*WHAT IS REQUIRED:* From the listing below, pull out every line where the string "Japanese" appears.

*DATASET RECORDS:*
* * * * * * * * *

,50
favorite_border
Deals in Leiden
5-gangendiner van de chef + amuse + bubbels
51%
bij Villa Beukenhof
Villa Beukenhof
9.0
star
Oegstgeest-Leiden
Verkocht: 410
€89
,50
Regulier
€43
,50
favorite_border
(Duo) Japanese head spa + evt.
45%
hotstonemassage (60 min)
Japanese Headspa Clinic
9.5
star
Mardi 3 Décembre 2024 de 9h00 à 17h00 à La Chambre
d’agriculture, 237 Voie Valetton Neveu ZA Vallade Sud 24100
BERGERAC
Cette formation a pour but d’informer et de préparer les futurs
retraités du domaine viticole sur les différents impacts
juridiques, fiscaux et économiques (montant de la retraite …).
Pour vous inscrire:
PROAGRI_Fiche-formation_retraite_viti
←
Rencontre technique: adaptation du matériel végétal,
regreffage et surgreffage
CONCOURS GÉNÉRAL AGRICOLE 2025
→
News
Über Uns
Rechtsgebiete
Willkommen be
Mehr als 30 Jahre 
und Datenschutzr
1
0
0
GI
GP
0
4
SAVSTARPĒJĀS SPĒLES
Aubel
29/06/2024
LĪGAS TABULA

* * * * * * * * *

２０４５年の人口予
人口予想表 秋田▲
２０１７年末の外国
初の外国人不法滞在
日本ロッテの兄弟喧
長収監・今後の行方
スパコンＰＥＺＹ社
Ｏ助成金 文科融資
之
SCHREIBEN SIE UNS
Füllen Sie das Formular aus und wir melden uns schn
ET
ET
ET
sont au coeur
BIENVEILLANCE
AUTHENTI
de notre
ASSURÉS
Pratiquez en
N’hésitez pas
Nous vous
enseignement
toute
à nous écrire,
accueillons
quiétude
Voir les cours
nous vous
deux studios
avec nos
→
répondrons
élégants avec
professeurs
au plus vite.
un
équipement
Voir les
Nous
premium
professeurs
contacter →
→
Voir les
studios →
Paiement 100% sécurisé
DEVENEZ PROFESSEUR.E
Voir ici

* * * * * * * * *

*REPLY TO THE TASK:*
(Duo) Japanese head spa + evt.
Japanese Headspa Clinic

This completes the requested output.